IaaS, AI Inference, and Office Apps: How Microsoft Is Making Its Cloud Smarter

No trusted-launch VMs, no GPUs on AKS, and no remediation actions with the policy engine… In offline mode, Azure Local has functional limitations.

Nevertheless, this mode has just moved to general availability. It complements the so-called “limited connectivity” mode, which does not require hosting the control plane locally and which sends certain data to the cloud, starting with logs.

In offline mode, Azure Local currently enables the creation of Windows VMs (Windows 10 Enterprise; Server 2022/2025) and Linux VMs (Ubuntu 22.04/24.04 LTS). The management of vanilla Kubernetes clusters and AKS is in preview. This also applies to trusted-launch VMs (secure boot, vTPM and attestation).

The management cluster must comprise at least three physical nodes. Each node comes with 96 GB of RAM, 24 physical cores and 2 TB NVMe. Some operations cannot be performed from the Azure portal, such as creating network interfaces and SSH keys (for AKS). Identity synchronization cannot be forced; it runs every 15 minutes.

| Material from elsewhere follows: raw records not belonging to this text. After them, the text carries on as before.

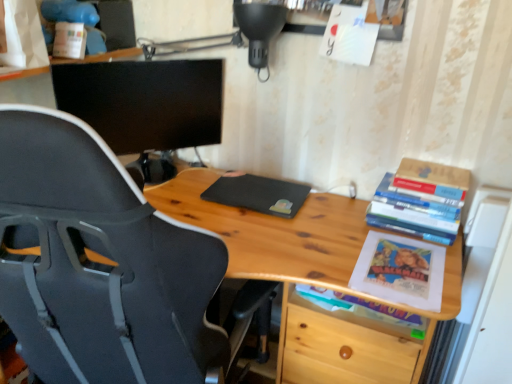 Question: Considering the positions of point (448, 240) and point (131, 119), is point (448, 240) closer or farther from the camera than point (131, 119)?

Choices:
 (A) farther
 (B) closer

Answer: (B)

Question: From a real-world perspective, is hardcover books at right, which appears as the 2th book when viewed from the top, positioned above or below black matte monitor at upper left?

Choices:
 (A) below
 (B) above

Answer: (A)

Question: Which object is positioned closest to the black matte laptop at center?

Choices:
 (A) hardcover books at right, which appears as the 2th book when viewed from the top
 (B) wooden table at right
 (C) black matte monitor at upper left
 (D) matte paper book at lower right, the first book from the bottom
 (E) black plastic chair at left

Answer: (B)

Question: Based on their relative distances, which object is nearer to the hardcover book at upper right, acting as the 1th book starting from the top?

Choices:
 (A) hardcover books at right, which appears as the second book when ordered from the bottom
 (B) wooden table at right
 (C) black plastic chair at left
 (D) black matte monitor at upper left
 (E) matte paper book at lower right, the third book viewed from the top

Answer: (A) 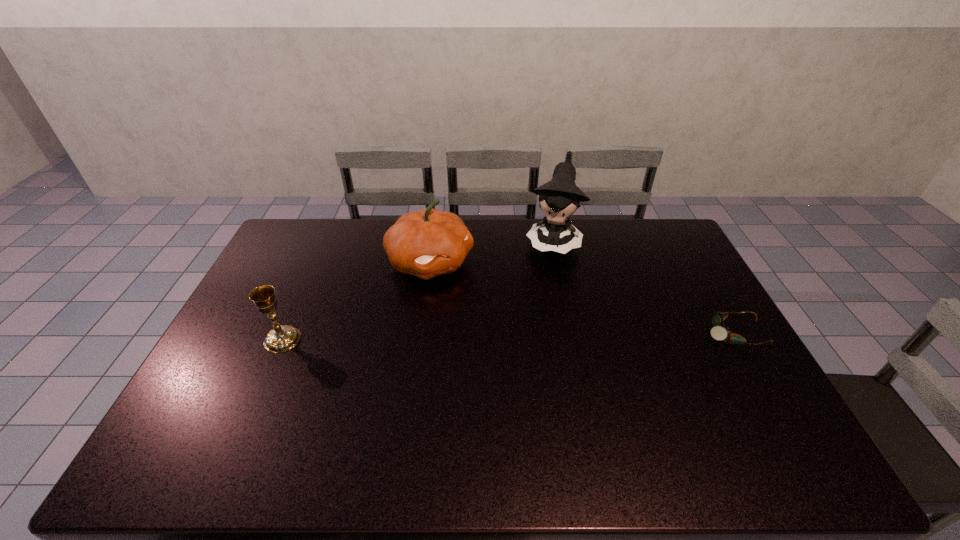 Where is `vacant space located on the front face of the third shortest object`? The height and width of the screenshot is (540, 960). vacant space located on the front face of the third shortest object is located at coordinates (487, 300).

What are the coordinates of `vacant space situated 0.150m on the front face of the third shortest object` in the screenshot? It's located at (493, 304).

The image size is (960, 540). Find the location of `free region located 0.200m at the face of the second object from right to left`. free region located 0.200m at the face of the second object from right to left is located at coordinates (540, 301).

Find the location of a particular element. vacant region located at the face of the second object from right to left is located at coordinates (530, 337).

You are a GUI agent. You are given a task and a screenshot of the screen. Output one action in this format:
    pyautogui.click(x=<x>, y=<y>)
    Task: Click on the vacant area situated 0.160m at the face of the second object from right to left
    
    Given the screenshot: What is the action you would take?
    pyautogui.click(x=541, y=293)

This screenshot has height=540, width=960. What are the coordinates of `pumpkin positioned at the far edge` in the screenshot? It's located at (428, 243).

The width and height of the screenshot is (960, 540). What are the coordinates of `doll present at the far edge` in the screenshot? It's located at (560, 197).

Identify the location of object that is at the left edge. The width and height of the screenshot is (960, 540). pyautogui.click(x=282, y=338).

At what (x,y) coordinates should I click in order to perform the action: click on object that is at the right edge. Please return your answer as a coordinate pair (x, y). Image resolution: width=960 pixels, height=540 pixels. Looking at the image, I should click on (719, 333).

At what (x,y) coordinates should I click in order to perform the action: click on vacant point at the far edge. Please return your answer as a coordinate pair (x, y). This screenshot has height=540, width=960. Looking at the image, I should click on (501, 237). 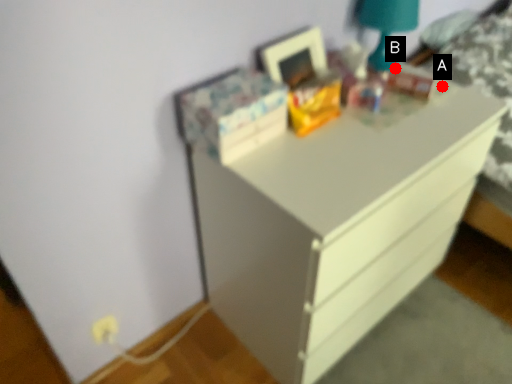 Question: Two points are circled on the image, labeled by A and B beside each circle. Which point is further to the camera?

Microsoft 365 tailored for Azure Local

Another offering that has moved to general availability: Microsoft 365 Local. It enables deploying Exchange Server, SharePoint Server and Skype for Business Server (Subscription Edition) on Azure Local reference architectures. Prerequisite: use Premier-certified hardware (about twenty configurations available: Dell AX and APEX, Lenovo ThinkAgile and HPE ProLiant).

Read also: Microsoft Azure disrupted again by a CDN issue

Microsoft has committed to supporting the three products at least until the end of 2035.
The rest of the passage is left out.